Pink snapper has long been an icon species for the area. In recent years, the popularity of Shark Bay as a fishing destination has meant that snapper populations in the inner gulfs have come under increasing pressure and require careful management in order to ensure their future

At Steep Point narrow barred Spanish mackerel are often the target species but sailfish, tuna, cobia and yellow tailed kingfish are also commonly caught, making this site one of the most exciting shore-based fishing destinations in Australia

Beach based fishing will land you whiting, tailor and flathead.

Rules and Regulations for fishing

 

Shark Bay pink snapper

Shark Bay, more than 800 kilometres north of Perth, is renowned for its recreational fishing, especially for pink snapper.

Pink snapper in Shark Bay’s three inner gulfs don’t interbreed with each other or the wider-ranging oceanic population. The inner gulf pink snapper stocks are small compared with the oceanic stock and stocks elsewhere in Australia and in New Zealand. Being small and reproductively isolated makes these inner gulf stocks particularly vulnerable to overfishing.

For this reason, special fishing rules apply.

The following rules apply when fishing for pink snapper in the inner gulfs of Shark Bay.

Daily bag limit

2 per fisher, per day

Size limit

Minimum size 500 mm. The 700 mm maximum size limit has been removed from January 2016.

The bag and size limits above also apply when the pink snapper have been caught in oceanic waters and landed anywhere in the inner gulfs of Shark Bay.

Freycinet Estuary Management Zone

The tag lottery has been removed for pink snapper in Freycinet Estuary and replaced with the Freycinet Estuary Management Zone.

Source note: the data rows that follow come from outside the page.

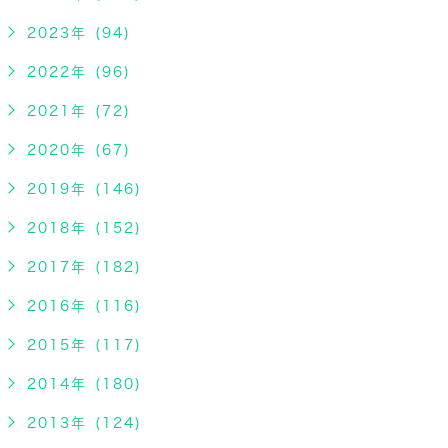
2023年 (94)
2022年 (96)
2021年 (72)
2020年 (67)
2019年 (146)
2018年 (152)
2017年 (182)
2016年 (116)
2015年 (117)
2014年 (180)
2013年 (124)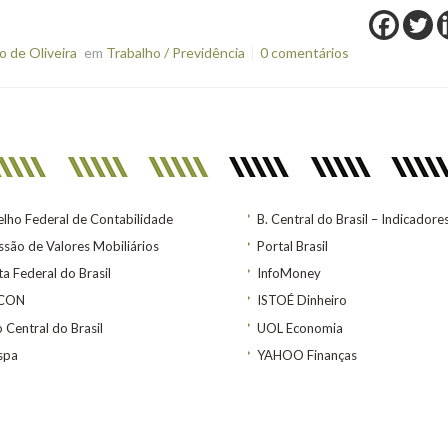
 de Oliveira
em
Trabalho / Previdência
0 comentários
lho Federal de Contabilidade
B. Central do Brasil – Indicadore
são de Valores Mobiliários
Portal Brasil
ta Federal do Brasil
InfoMoney
ACON
ISTOÉ Dinheiro
 Central do Brasil
UOL Economia
spa
YAHOO Finanças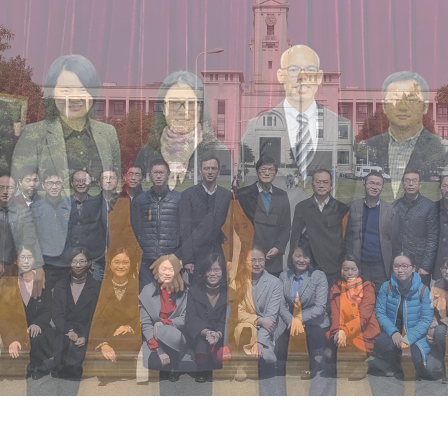
海外暑期项目
国际合作伙伴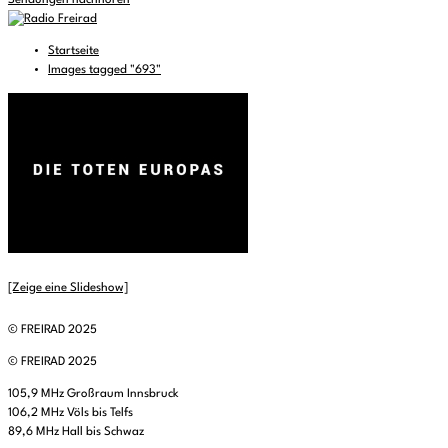
Sendungen nachhören
Startseite
Images tagged "693"
[Zeige eine Slideshow]
© FREIRAD 2025
© FREIRAD 2025
105,9 MHz Großraum Innsbruck
106,2 MHz Völs bis Telfs
89,6 MHz Hall bis Schwaz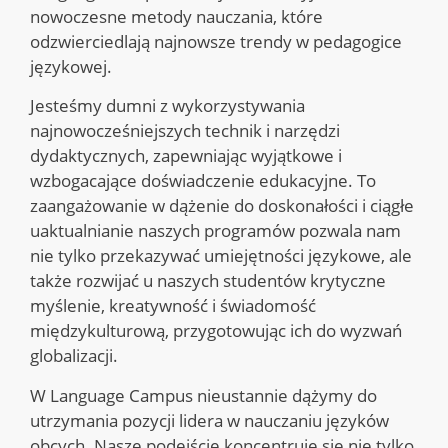
nowoczesne metody nauczania, które
odzwierciedlają najnowsze trendy w pedagogice
językowej.
Jesteśmy dumni z wykorzystywania
najnowocześniejszych technik i narzędzi
dydaktycznych, zapewniając wyjątkowe i
wzbogacające doświadczenie edukacyjne. To
zaangażowanie w dążenie do doskonałości i ciągłe
uaktualnianie naszych programów pozwala nam
nie tylko przekazywać umiejętności językowe, ale
także rozwijać u naszych studentów krytyczne
myślenie, kreatywność i świadomość
międzykulturową, przygotowując ich do wyzwań
globalizacji.
W Language Campus nieustannie dążymy do
utrzymania pozycji lidera w nauczaniu języków
obcych. Nasze podejście koncentruje się nie tylko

In the Management Zone, any person will only be able to have in their possession a maximum of 5 kg of fillets of fish or one day’s bag limit of whole fish or fish trunks. This applies to all fish, not just pink snapper.

freycinet-estuary-management-zone

Closed seasons

Denham Sound: No seasonal fishing closures.

Eastern Gulf: Closed 1 May – 31 July (inclusive).

Freycinet Estuary: Closed 15 August – 30 September (inclusive).

Pink snapper tag lottery

Due to management changes the Freycinet Estuary tag lottery has been replaced with new recreational fishing rules in 2016.

Landing filleted or processed fish

There is no longer a requirement to land pink snapper in whole form in the inner gulfs, but Statewide filleting rules apply (see below for details).

  • Fish with a minimum size limit can be carried at sea and landed:
  • as fillets, skin and scale on, a minimum 30 cm length;
  • trunked, skin and scale on a minimum 30 cm length; or
    whole (can be gutted and gilled)

Fish without a size limit can be carried at sea and landed:
filleted, skin on;

  • trunked, skin on; or
  • whole (can be gutted and gilled)

These rules also apply if you are returning from an island.